WHAT NEEDS TO BE DONE: With the records below as your source, retype each line exactly from the top down to the line that contains "10 (863, 321)", and include that line.

Items from a data source

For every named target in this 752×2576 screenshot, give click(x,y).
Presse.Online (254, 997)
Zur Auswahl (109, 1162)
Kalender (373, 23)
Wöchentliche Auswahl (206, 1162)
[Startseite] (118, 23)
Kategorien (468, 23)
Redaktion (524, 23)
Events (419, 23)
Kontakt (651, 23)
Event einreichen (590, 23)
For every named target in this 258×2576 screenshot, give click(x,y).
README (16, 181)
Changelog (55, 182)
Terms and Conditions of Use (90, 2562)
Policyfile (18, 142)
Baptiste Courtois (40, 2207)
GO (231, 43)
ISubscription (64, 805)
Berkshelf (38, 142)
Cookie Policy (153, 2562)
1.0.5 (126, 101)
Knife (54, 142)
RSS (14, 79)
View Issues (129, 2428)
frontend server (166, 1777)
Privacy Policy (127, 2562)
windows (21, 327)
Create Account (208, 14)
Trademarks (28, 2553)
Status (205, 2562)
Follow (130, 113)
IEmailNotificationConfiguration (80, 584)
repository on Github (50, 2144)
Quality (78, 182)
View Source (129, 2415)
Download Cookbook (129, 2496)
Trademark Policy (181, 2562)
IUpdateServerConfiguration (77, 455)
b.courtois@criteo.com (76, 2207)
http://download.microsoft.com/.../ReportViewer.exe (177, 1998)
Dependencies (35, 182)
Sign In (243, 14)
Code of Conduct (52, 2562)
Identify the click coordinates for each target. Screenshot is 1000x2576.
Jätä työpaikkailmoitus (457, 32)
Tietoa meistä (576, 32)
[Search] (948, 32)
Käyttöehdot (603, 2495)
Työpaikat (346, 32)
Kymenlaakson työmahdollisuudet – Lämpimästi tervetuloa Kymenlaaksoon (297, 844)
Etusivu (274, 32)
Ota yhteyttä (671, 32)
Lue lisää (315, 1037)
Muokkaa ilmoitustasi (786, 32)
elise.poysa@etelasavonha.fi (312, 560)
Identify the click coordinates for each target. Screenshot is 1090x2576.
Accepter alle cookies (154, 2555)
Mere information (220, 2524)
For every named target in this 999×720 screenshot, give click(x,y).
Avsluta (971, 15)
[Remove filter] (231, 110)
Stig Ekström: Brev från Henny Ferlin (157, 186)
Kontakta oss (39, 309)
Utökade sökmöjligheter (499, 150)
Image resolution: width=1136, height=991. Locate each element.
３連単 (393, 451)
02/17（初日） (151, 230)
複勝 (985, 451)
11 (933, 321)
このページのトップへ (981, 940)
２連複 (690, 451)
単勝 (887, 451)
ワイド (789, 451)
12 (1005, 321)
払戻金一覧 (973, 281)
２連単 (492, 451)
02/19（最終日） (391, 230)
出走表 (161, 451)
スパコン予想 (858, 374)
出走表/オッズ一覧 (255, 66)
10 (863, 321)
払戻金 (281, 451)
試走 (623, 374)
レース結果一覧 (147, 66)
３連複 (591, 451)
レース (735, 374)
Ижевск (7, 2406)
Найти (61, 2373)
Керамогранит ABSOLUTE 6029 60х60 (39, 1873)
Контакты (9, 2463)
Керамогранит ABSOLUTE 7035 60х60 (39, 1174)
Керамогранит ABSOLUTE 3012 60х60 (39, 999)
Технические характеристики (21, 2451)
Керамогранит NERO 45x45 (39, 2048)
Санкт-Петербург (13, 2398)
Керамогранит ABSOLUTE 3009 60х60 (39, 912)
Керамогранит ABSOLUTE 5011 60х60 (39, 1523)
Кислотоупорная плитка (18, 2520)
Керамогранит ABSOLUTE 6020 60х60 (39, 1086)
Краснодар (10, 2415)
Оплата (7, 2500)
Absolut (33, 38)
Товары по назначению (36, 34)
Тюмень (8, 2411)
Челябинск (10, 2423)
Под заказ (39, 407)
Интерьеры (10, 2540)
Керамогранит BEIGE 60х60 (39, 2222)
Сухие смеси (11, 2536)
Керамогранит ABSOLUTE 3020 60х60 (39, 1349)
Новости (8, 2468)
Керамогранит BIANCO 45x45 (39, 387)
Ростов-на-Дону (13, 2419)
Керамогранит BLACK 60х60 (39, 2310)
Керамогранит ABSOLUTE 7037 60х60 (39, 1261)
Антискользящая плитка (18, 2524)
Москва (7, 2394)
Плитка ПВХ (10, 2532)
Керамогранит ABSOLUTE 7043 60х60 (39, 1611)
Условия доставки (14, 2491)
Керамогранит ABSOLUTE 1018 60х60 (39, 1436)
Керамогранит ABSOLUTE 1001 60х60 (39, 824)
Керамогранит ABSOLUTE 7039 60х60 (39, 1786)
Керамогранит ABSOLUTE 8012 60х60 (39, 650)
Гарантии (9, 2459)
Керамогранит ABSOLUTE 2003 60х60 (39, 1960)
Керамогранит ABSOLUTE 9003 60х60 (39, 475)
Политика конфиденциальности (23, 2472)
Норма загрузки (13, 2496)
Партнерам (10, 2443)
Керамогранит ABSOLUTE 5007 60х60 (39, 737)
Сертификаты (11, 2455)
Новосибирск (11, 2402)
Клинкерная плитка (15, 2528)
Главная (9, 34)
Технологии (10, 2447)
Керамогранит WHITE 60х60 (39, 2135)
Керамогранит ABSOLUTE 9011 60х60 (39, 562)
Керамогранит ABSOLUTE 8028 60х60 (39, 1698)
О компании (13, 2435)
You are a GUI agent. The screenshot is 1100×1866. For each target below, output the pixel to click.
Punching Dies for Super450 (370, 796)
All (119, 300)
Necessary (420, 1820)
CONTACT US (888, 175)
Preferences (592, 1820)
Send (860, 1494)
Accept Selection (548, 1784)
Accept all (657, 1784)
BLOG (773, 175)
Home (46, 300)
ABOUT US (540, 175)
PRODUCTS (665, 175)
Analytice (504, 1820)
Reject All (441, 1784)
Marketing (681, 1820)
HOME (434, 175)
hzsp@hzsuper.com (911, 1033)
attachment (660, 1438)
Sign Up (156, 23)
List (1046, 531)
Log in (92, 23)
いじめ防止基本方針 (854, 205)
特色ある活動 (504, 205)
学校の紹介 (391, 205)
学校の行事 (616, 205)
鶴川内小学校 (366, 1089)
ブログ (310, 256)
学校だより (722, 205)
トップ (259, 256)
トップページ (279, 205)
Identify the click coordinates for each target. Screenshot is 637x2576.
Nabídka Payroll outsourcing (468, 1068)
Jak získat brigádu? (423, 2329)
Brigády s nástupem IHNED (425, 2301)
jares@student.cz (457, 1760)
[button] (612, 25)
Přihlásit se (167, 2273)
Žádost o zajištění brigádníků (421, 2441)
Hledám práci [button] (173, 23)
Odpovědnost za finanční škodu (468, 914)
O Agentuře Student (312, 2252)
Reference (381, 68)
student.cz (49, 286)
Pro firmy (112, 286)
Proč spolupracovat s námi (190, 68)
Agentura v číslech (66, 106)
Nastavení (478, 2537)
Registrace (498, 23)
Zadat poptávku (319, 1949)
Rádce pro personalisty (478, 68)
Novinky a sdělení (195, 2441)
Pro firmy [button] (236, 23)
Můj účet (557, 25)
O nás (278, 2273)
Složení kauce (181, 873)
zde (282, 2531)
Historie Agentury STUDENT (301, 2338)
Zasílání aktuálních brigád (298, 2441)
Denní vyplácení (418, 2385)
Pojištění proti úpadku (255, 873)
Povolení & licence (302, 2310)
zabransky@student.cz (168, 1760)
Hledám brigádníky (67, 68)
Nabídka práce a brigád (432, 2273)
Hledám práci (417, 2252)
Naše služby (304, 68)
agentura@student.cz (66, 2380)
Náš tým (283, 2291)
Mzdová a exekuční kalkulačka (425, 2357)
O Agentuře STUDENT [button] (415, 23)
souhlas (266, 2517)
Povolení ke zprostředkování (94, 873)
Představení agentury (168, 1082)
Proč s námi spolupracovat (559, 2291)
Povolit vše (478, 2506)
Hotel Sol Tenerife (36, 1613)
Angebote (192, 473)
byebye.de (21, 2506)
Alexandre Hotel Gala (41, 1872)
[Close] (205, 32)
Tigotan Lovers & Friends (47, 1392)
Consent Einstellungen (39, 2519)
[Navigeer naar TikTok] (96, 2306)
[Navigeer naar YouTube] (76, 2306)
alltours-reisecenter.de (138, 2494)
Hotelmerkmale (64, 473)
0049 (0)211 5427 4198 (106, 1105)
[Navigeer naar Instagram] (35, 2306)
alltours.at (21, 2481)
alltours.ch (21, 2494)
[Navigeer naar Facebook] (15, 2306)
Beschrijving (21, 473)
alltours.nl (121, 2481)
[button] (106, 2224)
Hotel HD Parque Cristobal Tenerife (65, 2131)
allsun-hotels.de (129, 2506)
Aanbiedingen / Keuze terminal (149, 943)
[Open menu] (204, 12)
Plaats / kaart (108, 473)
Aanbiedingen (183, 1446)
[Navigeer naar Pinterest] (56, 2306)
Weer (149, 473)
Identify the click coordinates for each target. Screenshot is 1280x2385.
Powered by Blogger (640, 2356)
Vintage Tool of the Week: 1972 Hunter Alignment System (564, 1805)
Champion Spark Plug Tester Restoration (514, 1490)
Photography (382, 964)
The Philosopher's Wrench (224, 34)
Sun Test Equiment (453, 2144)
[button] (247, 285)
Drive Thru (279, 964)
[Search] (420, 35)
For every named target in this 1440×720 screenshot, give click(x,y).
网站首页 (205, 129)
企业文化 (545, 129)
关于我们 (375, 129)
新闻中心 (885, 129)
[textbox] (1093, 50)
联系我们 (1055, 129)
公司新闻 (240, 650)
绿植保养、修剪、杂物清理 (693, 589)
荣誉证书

SOLVED EXERCISE:
For every named target in this 752×2576 screenshot, give click(x,y).
Presse.Online (254, 997)
Zur Auswahl (109, 1162)
Kalender (373, 23)
Wöchentliche Auswahl (206, 1162)
[Startseite] (118, 23)
Kategorien (468, 23)
Redaktion (524, 23)
Events (419, 23)
Kontakt (651, 23)
Event einreichen (590, 23)
For every named target in this 258×2576 screenshot, give click(x,y).
README (16, 181)
Changelog (55, 182)
Terms and Conditions of Use (90, 2562)
Policyfile (18, 142)
Baptiste Courtois (40, 2207)
GO (231, 43)
ISubscription (64, 805)
Berkshelf (38, 142)
Cookie Policy (153, 2562)
1.0.5 (126, 101)
Knife (54, 142)
RSS (14, 79)
View Issues (129, 2428)
frontend server (166, 1777)
Privacy Policy (127, 2562)
windows (21, 327)
Create Account (208, 14)
Trademarks (28, 2553)
Status (205, 2562)
Follow (130, 113)
IEmailNotificationConfiguration (80, 584)
repository on Github (50, 2144)
Quality (78, 182)
View Source (129, 2415)
Download Cookbook (129, 2496)
Trademark Policy (181, 2562)
IUpdateServerConfiguration (77, 455)
b.courtois@criteo.com (76, 2207)
http://download.microsoft.com/.../ReportViewer.exe (177, 1998)
Dependencies (35, 182)
Sign In (243, 14)
Code of Conduct (52, 2562)
Identify the click coordinates for each target. Screenshot is 1000x2576.
Jätä työpaikkailmoitus (457, 32)
Tietoa meistä (576, 32)
[Search] (948, 32)
Käyttöehdot (603, 2495)
Työpaikat (346, 32)
Kymenlaakson työmahdollisuudet – Lämpimästi tervetuloa Kymenlaaksoon (297, 844)
Etusivu (274, 32)
Ota yhteyttä (671, 32)
Lue lisää (315, 1037)
Muokkaa ilmoitustasi (786, 32)
elise.poysa@etelasavonha.fi (312, 560)
Identify the click coordinates for each target. Screenshot is 1090x2576.
Accepter alle cookies (154, 2555)
Mere information (220, 2524)
For every named target in this 999×720 screenshot, give click(x,y).
Avsluta (971, 15)
[Remove filter] (231, 110)
Stig Ekström: Brev från Henny Ferlin (157, 186)
Kontakta oss (39, 309)
Utökade sökmöjligheter (499, 150)
Image resolution: width=1136, height=991. Locate each element.
３連単 (393, 451)
02/17（初日） (151, 230)
複勝 (985, 451)
11 (933, 321)
このページのトップへ (981, 940)
２連複 (690, 451)
単勝 (887, 451)
ワイド (789, 451)
12 (1005, 321)
払戻金一覧 (973, 281)
２連単 (492, 451)
02/19（最終日） (391, 230)
出走表 (161, 451)
スパコン予想 (858, 374)
出走表/オッズ一覧 (255, 66)
10 (863, 321)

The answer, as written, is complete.